Organizers of the America's Cup sailing regatta on Friday announced plans to hold the 2013 race in San Francisco, allowing billionaire Larry Ellison to defend the cup in the waters near his home.

The decision follows last-minute wrangling earlier this month over the terms of their agreement with the city.

BMW Oracle Racing captured the cup in February, thus winning the right to decide where to hold the next regatta. The team is owned by Mr. Ellison, chief executive of Silicon Valley software giant Oracle Corp., and sponsored by San Francisco's Golden Gate Yacht Club.

"We sought a venue that fulfills our promise–to showcase the best sailors in the world competing on the fastest boats," said Richard Worth, chairman of America's Cup Event Authority. "And hosting the America's Cup in San Francisco will realize that promise."

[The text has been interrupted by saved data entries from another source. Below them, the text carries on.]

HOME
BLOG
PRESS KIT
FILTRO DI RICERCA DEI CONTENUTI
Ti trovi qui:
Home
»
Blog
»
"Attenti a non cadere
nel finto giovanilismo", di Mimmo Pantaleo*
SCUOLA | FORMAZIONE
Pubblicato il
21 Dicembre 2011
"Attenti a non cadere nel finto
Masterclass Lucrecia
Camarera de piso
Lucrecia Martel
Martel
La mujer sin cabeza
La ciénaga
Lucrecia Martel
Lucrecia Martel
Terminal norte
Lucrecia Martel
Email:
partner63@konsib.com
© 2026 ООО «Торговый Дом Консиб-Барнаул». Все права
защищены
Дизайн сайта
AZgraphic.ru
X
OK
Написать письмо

The city stands to reap a profit of $23.8 million from the event and the waterfront improvements spurred by it, with tax revenue more than making up for the costs of holding the event and improving the waterfront for its sake, according to a December report from the San Francisco Office of Economic Analysis. Organizers said on Friday that other studies have projected that the event will pump $1.4 billion dollars into the San Francisco region.

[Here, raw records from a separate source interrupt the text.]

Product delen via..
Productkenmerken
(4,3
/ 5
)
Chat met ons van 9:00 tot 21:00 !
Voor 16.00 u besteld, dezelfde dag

While negotiating with San Francisco, organizers had considered other cities including Newport, R.I. before deciding on Mr. Ellison's home turf after the city and the organizers were able to agree on terms regarding financing for the event and race organizers' right to develop certain parts of the waterfront.

In December, BMW ended its partnership with Oracle Racing and will no longer be involved in the America's Cup.

The 2013 event will be the first time the America's Cup has been hosted in the U.S. since 1995. Racing in San Francisco Bay is expected to be visible from tourist destinations such as the Golden Gate Bridge, the Marin Headlands, Crissy Field, the Embarcadero and Fisherman's Wharf, the Event Authority said.

Gavin Newsom, San Francisco's mayor, applauded the decision. "The strength of San Francisco's bid and the enormous benefits it will provide to the City and to the team are the result of months of hard work, negotiations and overwhelming support from throughout the city and state," he said in a statement.